Donne tries one metaphor after another in an effort to get at what sin is. We are like dented and damaged vessels that can’t be made usable by patching or polish, but have to be melted and recast—reduced and reformed in the most literal sense. Or we are like towns taken over by enemy forces. Our defenses against grace have become militant and violent. We are like slaves who have lost even the will to seek freedom. We are like brides given in unholy marriage to abusive husbands. We are bound by a Gordian knot that God alone can untie. The forms of damage, abjection, and addiction suggested here are dire, but, interestingly, they are not willful. We’ve been cracked and broken and need to be fixed, caught and need to be freed, hurt and need to be healed.

It can be tempting, in light of its violent images, to write off the poem as evidence of Donne’s bad taste. Fortunately, though, my teacher knew enough theology and cultural history, and had developed enough informed sympathy for the profundity of Donne’s penitence to enable us to appreciate why he would choose such extreme metaphors to make his point. They actually offer compassionate rather than punitive ways of thinking about what sin is. I think as I read the poem of the wisdom so many have found in twelve-step programs. There, along with being required to acknowledge the damage done to others, addicts understand themselves as captives of compulsions that can’t be overcome by will alone but only by prayer, shared accountability, and love.

That message of compassion deepens even as the last couplet complicates it. But the final paradox, the one I found so difficult at first, challenges us to imagine God’s grace in even starker terms: “nor ever chaste, except you ravish me.” How shall I be purified except by giving myself completely, allowing myself to be taken over, occupied, enraptured by the One whom another poet called “this tremendous Lover”?

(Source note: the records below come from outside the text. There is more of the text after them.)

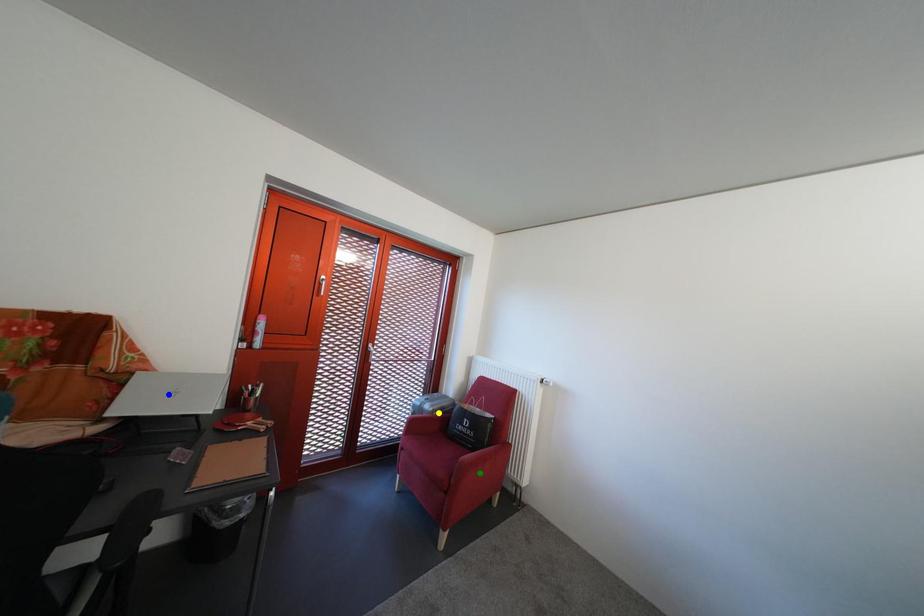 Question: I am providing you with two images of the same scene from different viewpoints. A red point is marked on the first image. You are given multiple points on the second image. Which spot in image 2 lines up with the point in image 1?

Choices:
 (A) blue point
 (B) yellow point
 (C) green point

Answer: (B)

I have come increasingly to love and rely on this poem. I have come back to it, grateful, in my own moments of sorrow, for precisely that unsparing reminder of ways my own heart has been hardened and has needed to be “battered” like a closed door. It can’t be reduced to a display of clever poetic devices. The opening imperative is every bit as urgent as the Psalmist’s “O LORD, make haste to help me!” Followed by “Three-person’d God,” it enlists the entire Trinity to do the job. Every dimension of divine power is invoked to save what is almost utterly lost. Behind the words I hear the echo of Luther’s insistence that an adequate understanding of what Christ undertook requires an effort to fathom the depth and horror of sin.

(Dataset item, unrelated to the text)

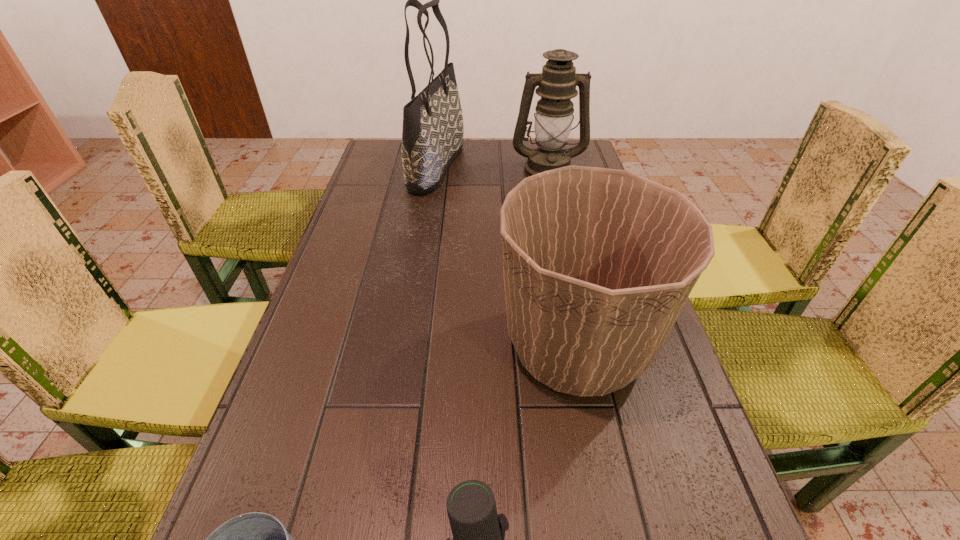 Locate an element on the screen. This screenshot has width=960, height=540. the fourth closest object relative to the shortest object is located at coordinates (557, 83).

Locate an element on the screen. the second closest object to the oil lamp is located at coordinates (598, 263). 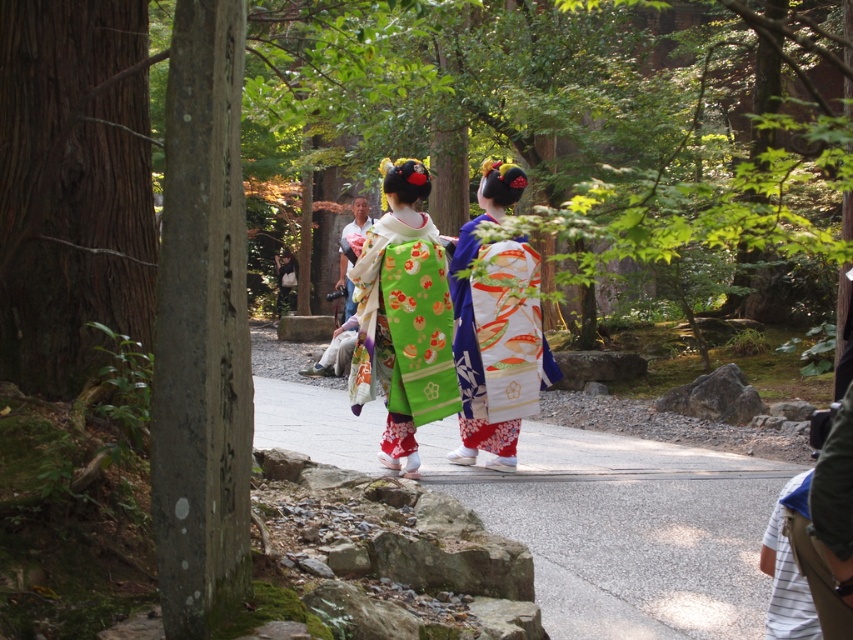 In the scene shown: You are standing at the entrance of the garden and see the smooth asphalt path at center and the white silk kimono at center. Which object is closer to you?

The smooth asphalt path at center is closer to you because it is located below the white silk kimono at center, indicating it is positioned lower in the visual plane and thus nearer to the observer.

You are a photographer positioned at the starting point of the pathway. You want to capture a photo where the green silk kimono at center is clearly visible in front of the white silk kimono at center. Based on the scene description, will this be possible?

Yes, because the green silk kimono at center is positioned in front of the white silk kimono at center, so it will naturally appear in front in the photo.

Over the years those lines have lost, perhaps from much teaching, some of their shock value. But they still awaken longing: I want to desire God this urgently—God who gives us the very desires of our hearts, not just the objects of those desires. I have longed to be as fully possessed as St. Catherine in ecstasy, or St. Teresa in prayer. To be caught up, taken up, held, possessed, and inhabited by Love itself is a good thing to want—the best thing.

It is possible to find in this poem, and in the prayer it prays so fervently, an invitation to imagine divine love, and to discover a desire that is the beginning of its own fulfillment. It opens, like any prayer prayed from the heart, a way to what it asks.